Bodies sent home from Guantanamo

The bodies of three men who committed suicide at the Guantanamo Bay detention centre have been sent home, according to US officials.

    The three detainees were the first to die at the prison camp

    A commercial charter jet transported the bodies from the camp in Cuba to Yemen and Saudi Arabia, Navy Lieutenant Commander Jeffrey Gordon, a defence department spokesman, said on Friday.

    Funeral rites were administered at Guantanamo by a Muslim imam assisted by Muslim personnel at the base, Gordon said. "The remains of the deceased detainees were treated with the utmost respect."

    The two Saudis and one Yemeni hanged themselves with clothes and bedsheets in maximum security cells on June 10.

    The US military identified the three men as Ali Abdullah Ahmed of Yemen, and Mani Shaman Turki al-Habardi al-Utaybi and Yassar Talal al-Zahrani, from Saudi Arabia.
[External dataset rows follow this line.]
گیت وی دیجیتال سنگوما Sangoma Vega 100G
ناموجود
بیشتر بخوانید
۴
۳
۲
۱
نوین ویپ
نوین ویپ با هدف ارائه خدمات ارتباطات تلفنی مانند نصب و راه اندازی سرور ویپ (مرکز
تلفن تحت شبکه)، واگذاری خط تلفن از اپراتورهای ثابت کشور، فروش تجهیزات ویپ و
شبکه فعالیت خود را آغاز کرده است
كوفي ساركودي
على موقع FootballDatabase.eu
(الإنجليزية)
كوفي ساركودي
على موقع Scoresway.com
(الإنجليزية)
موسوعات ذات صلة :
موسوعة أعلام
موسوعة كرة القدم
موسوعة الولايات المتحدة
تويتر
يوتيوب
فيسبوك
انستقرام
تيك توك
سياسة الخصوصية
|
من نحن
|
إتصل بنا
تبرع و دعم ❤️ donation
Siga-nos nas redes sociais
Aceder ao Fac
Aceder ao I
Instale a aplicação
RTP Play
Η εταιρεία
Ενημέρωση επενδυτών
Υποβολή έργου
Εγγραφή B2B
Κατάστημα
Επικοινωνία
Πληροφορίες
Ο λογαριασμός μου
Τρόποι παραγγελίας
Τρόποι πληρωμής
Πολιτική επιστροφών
They were the first inmates to die at the camp since it opened in 2002 at a US naval base in Cuba.

    Family reaction

    The families of the three have questioned the circumstances of the deaths, saying the men would not have committed suicide as they were devout Muslims.
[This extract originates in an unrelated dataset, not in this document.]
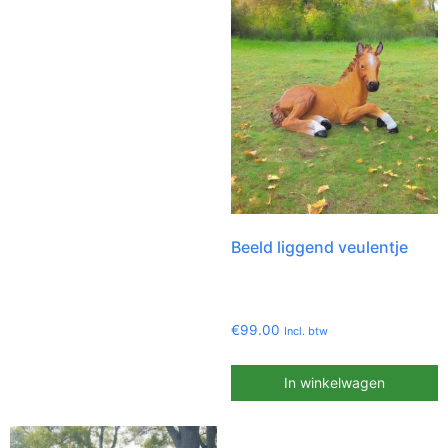
Beeld liggend veulentje
€
99.00
Incl. btw
In winkelwagen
    Gordon said there had not been any disturbances involving detainees at Guantanamo since the suicides.

    The military said pathologists from the Armed Forces Medical Examiner's office conducted autopsies on the bodies of the three detainees but were still awaiting test results before announcing an official cause of death.


    inmates have been in the
    prison for more than four years

    Army General Bantz Craddock, who oversees Guantanamo as head of the US Southern Command, said the military was reviewing the adequacy of procedures at the facility, and whether those procedures were followed, in light of the suicides.
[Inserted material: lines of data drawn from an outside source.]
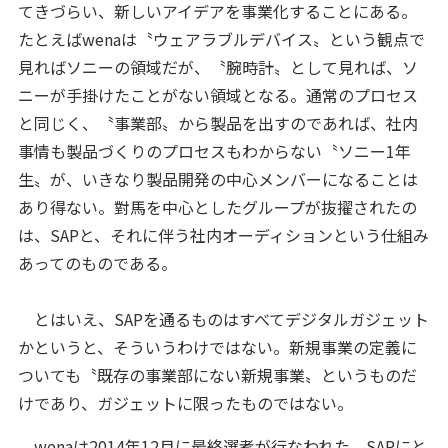
てきづらい、新しいアイデアを事業化することにある。
たとえばwenaは〝ウェアラブルデバイス〟という観点で
見ればソニーの領域だが、〝腕時計〟として見れば、ソ
ニーが手掛けたことがない領域となる。通常のプロセス
と同じく、〝事業部〟から製品を出すのであれば、社内
事情も製品づくりのプロセスもわからない〝ソニー1年
生〟が、いきなり製品開発の中心メンバーになることは
あり得ない。對馬を中心としたグループが抜擢されたの
は、SAPと、それに伴う社内オーディションという仕組み
あってのものである。
とはいえ、SAPを通るものはすべてデジタルガジェット
かというと、そういうわけではない。新規事業の定義に
ついても〝既存の事業部にない新規事業〟というものだ
けであり、ガジェットに限ったものではない。
wenaは2014年12月に最終選考が行なわれた、SAPにと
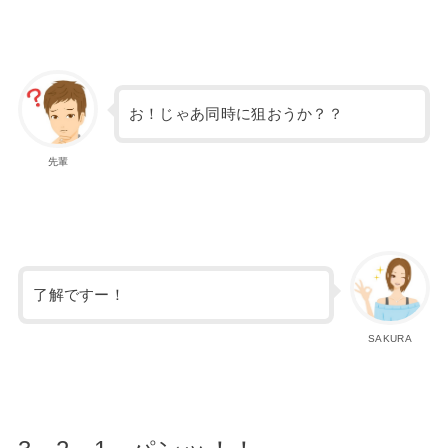
お！じゃあ同時に狙おうか？？
先輩
了解ですー！
SAKURA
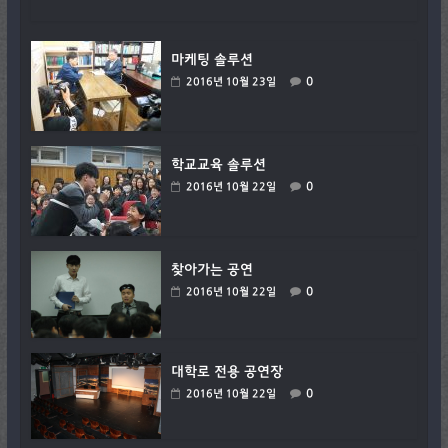
마케팅 솔루션
0
2016년 10월 23일
학교교육 솔루션
0
2016년 10월 22일
찾아가는 공연
0
2016년 10월 22일
대학로 전용 공연장
0
2016년 10월 22일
    Meanwhile, a senior US state department official has said the US president is mindful of European concerns over Guantanamo Bay but is not expected to offer a date for its closure when he visits Europe next week, .

    "He [George W Bush] is very aware of the concerns in Europe and elsewhere about Guantanamo, about the damage frankly that it does to the image of the United States," said John B. Bellinger III, the state department's legal adviser, said on Friday.


    "The difficulty frankly though is the dilemma about what to do with the people who are there. And what is interesting is despite the many voices who have called for the closure of Guantanamo, not one has suggested what should be done with the people who are there," Bellinger said in an interview with The Associated Press.

    The state department adviser said many countries would not accept the return of detainees in the camp was closed.

    Bush and leaders of the European Union meet on Wednesday in Vienna, Austria. The EU has renewed its calls for the US to shut down the camp following the suicide of the three detainees, and plans to raise the issue at the EU-US summit.

    The US holds about 460 detainees at the prison, most have been held without charges for more than four years. Ten have been charged with crimes but no trials have been completed.